Mało kto chciał uwierzyć, że „Los Blancos” mogą przegrać czwarty mecz z Barceloną w jednym sezonie. Ponownie początek rozbudził nadzieję, dwie bramki zdobył genialny Mbappe. Blaugrany nie można jednak drażnić, już do przerwy było 4:2. To brzmi jak film, w meczach z maszyną Flicka najbardziej niebezpiecznym wynikiem nie jest 0:0, nie jest nawet 0:1. Z tego można wyjść, co pokazało Atletico. Największe problemy dla rywala Barcelony zaczynają się wówczas, gdy prowadzi on 2:0. Zaczyna się wir, który tym razem zakończył się łagodnym wynikiem 4:3. Pamiętacie różnice w lidze na koniec 2024 roku? Teraz wynosi 7 oczek, w czwartek Barca najpewniej zostanie mistrzem po raz 28.
Poobijany hegemon
Wszystko działo się w obliczu bardzo wielu kontuzji, najbardziej znamienny okazał się uraz Daniego Carvajala. Prawy obrońca w sezonie 2023/24 wygrał wszystkie najistotniejsze trofea: Ligę Mistrzów, mistrzostwo LaLiga i mistrzostwa Europy. Był kandydatem do nagrody złotej piłki. Mówi się, że człowiek nie jest świadomy, ile może stracić… W tym przypadku powiedzenie miało dobitne zastosowanie, prawa strona z Lucasem Vazquezem nie wyglądała poważnie. Wypadli także Eder Militao, David Alaba, Ferland Mendy czy ostatnio Antonio Rudiger.

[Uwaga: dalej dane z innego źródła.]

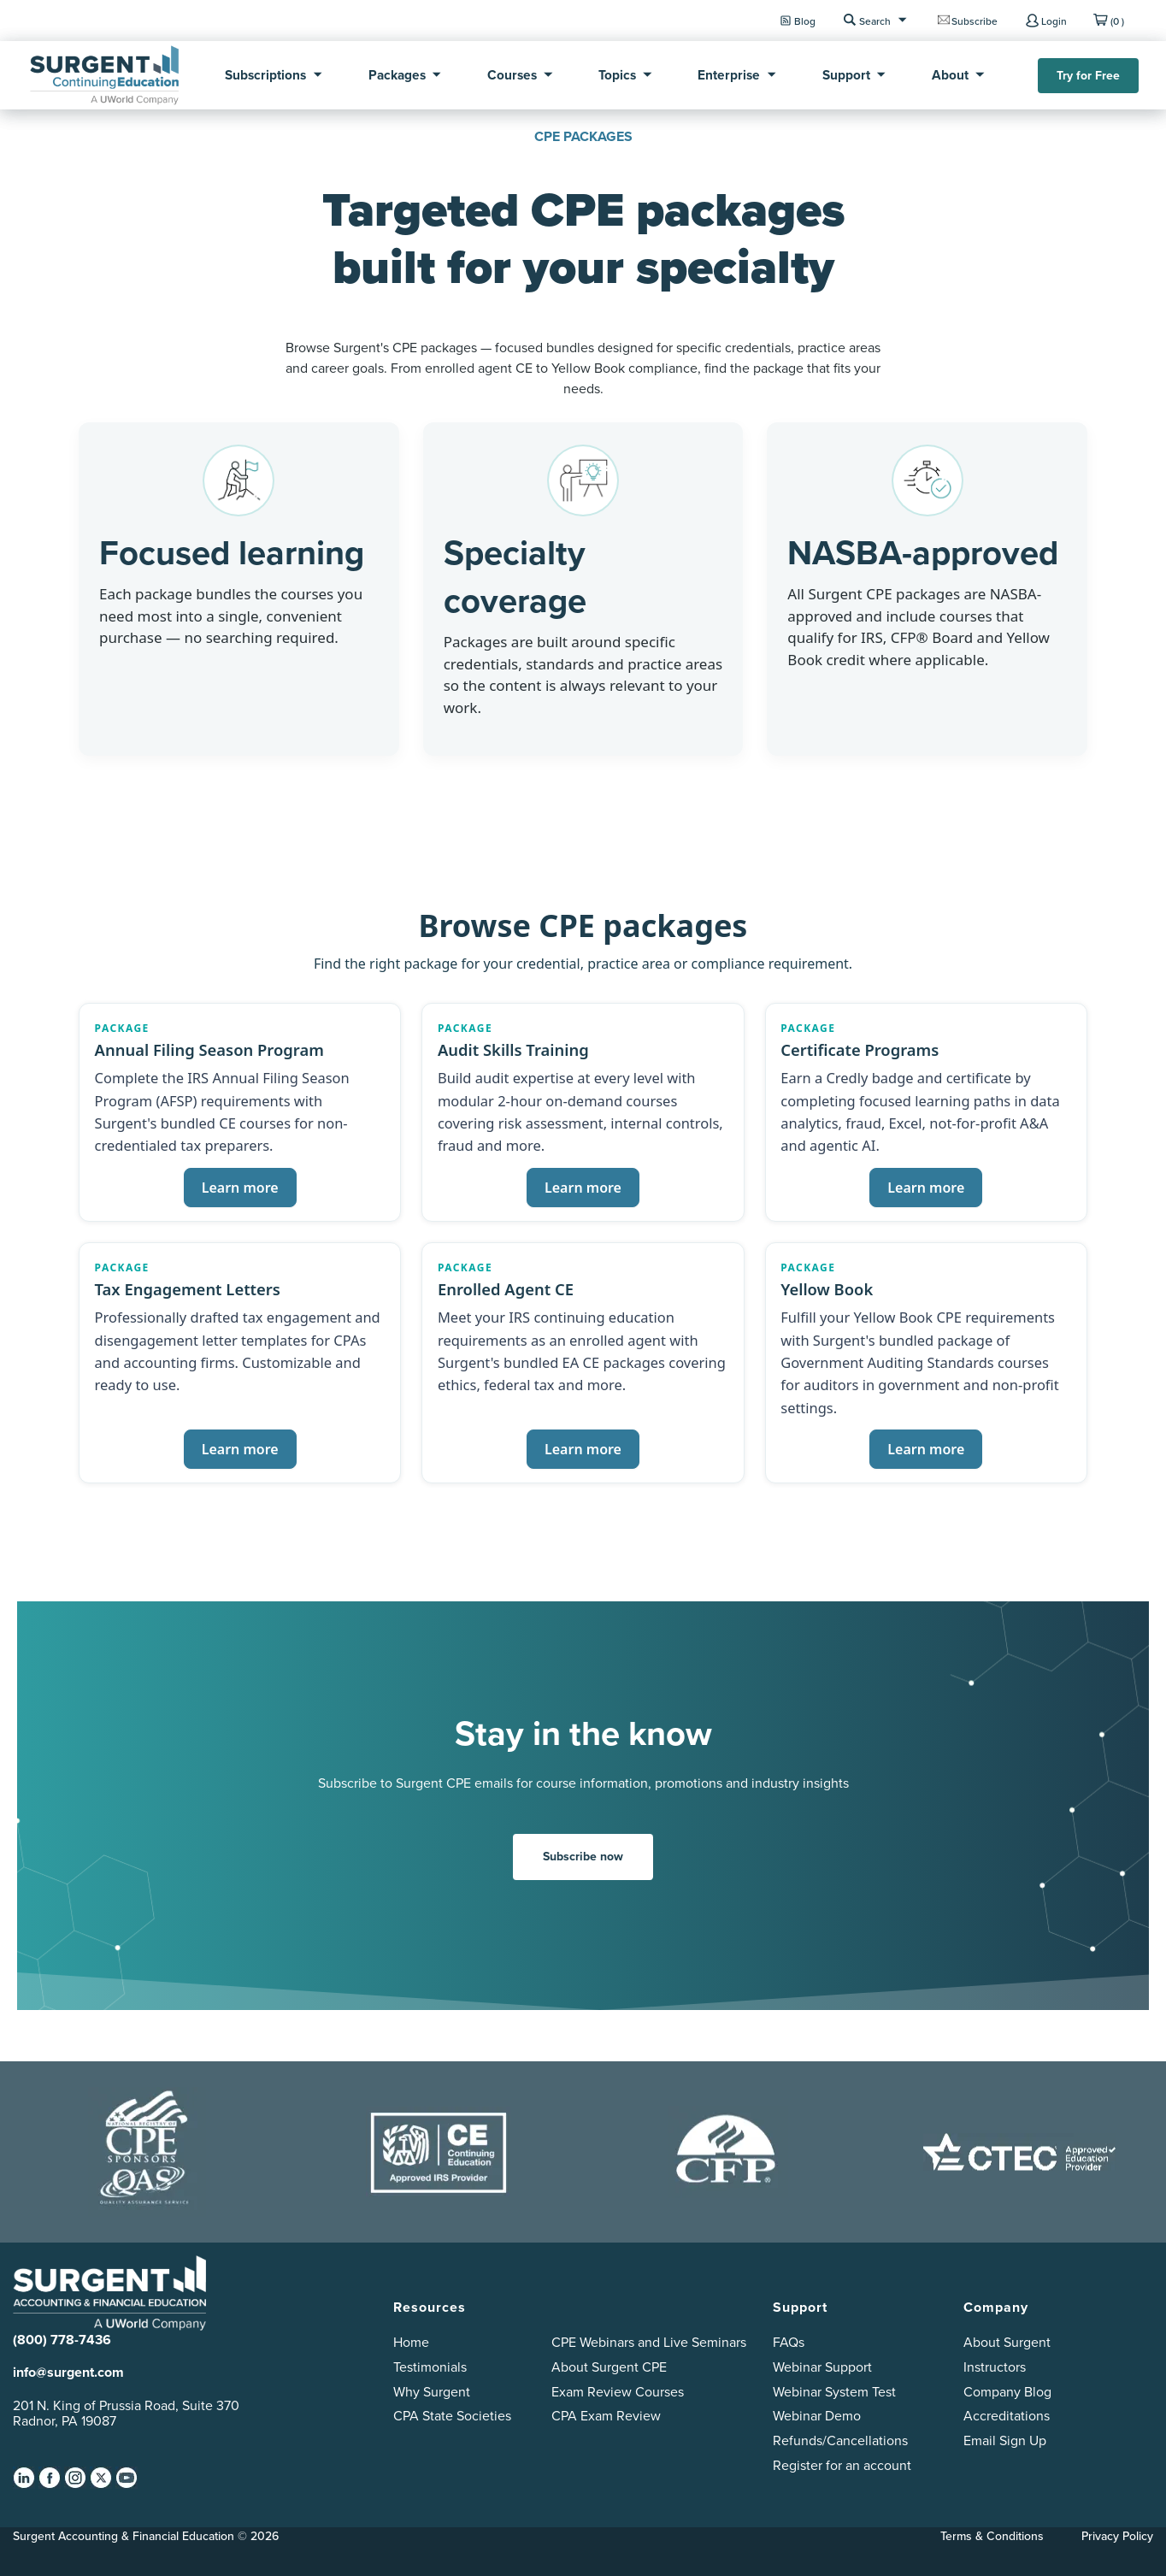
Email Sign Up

Ancelotti musiał spawać defensywę z dwóch pomocników, Raula Asencio i Frana Garcii, którego sufit wisi tam, skąd trafił do Realu – w Rayo. Jest to z pewnością zarzut do Florentino Pereza, perspektywa sprowadzenia latem Trenta Alexandra-Arnolda zabiła nadzieje na walkę o sukcesy w bieżącym sezonie. O te i tak byłoby jednak bardzo trudno, Ancelotti często nie panował nad drużyną. Obrona miała problemy ze względu na brak zasadnego wsparcia drugiej linii. Bellingham czy Valverde próbowali w pojedynkę przenieść góry – w dzisiejszym futbolu nie jest to możliwe.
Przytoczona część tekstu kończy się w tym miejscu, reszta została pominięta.